The listing below holds pictures; exclude them. Return exactly the lines from the one with "Lancaster - eastern half" through the one with "Ravi Rathore".

• • • • •

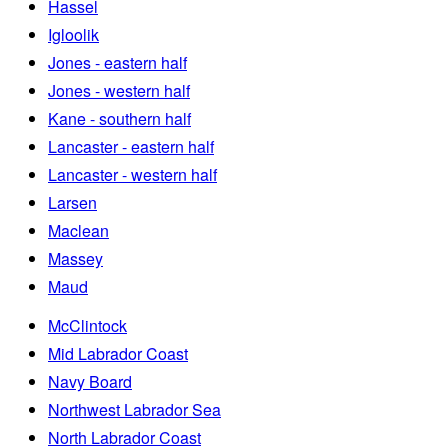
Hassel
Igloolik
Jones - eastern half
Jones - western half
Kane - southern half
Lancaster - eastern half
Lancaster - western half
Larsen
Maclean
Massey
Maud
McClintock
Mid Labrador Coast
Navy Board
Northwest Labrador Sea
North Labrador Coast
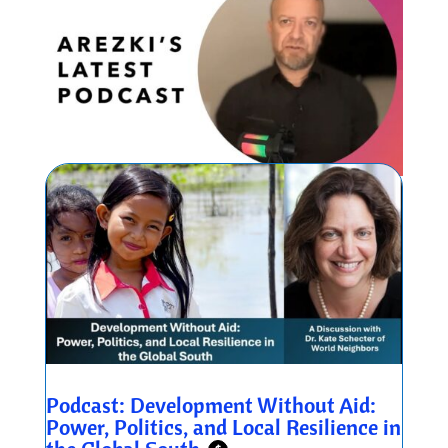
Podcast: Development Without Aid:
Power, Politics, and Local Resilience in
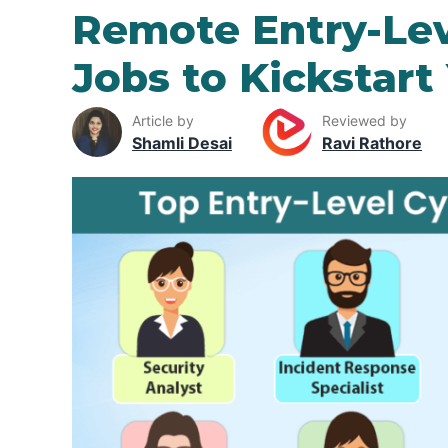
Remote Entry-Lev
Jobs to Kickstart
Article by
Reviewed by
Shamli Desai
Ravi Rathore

• • • • •

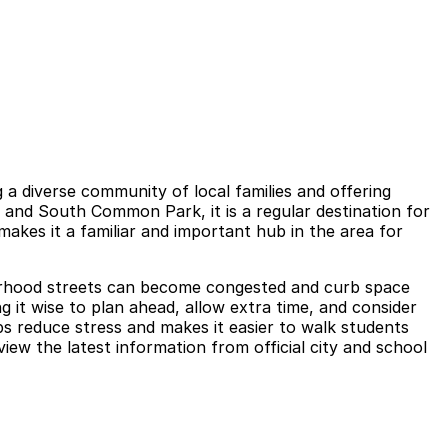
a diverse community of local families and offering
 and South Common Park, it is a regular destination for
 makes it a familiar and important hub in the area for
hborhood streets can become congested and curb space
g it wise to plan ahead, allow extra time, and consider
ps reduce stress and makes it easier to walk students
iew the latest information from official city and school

• • • • •

### Task response
Lancaster - eastern half
Lancaster - western half
Larsen
Maclean
Massey
Maud
McClintock
Mid Labrador Coast
Navy Board
Northwest Labrador Sea
North Labrador Coast
Podcast: Development Without Aid:
Power, Politics, and Local Resilience in
Remote Entry-Lev
Jobs to Kickstart
Article by
Reviewed by
Shamli Desai
Ravi Rathore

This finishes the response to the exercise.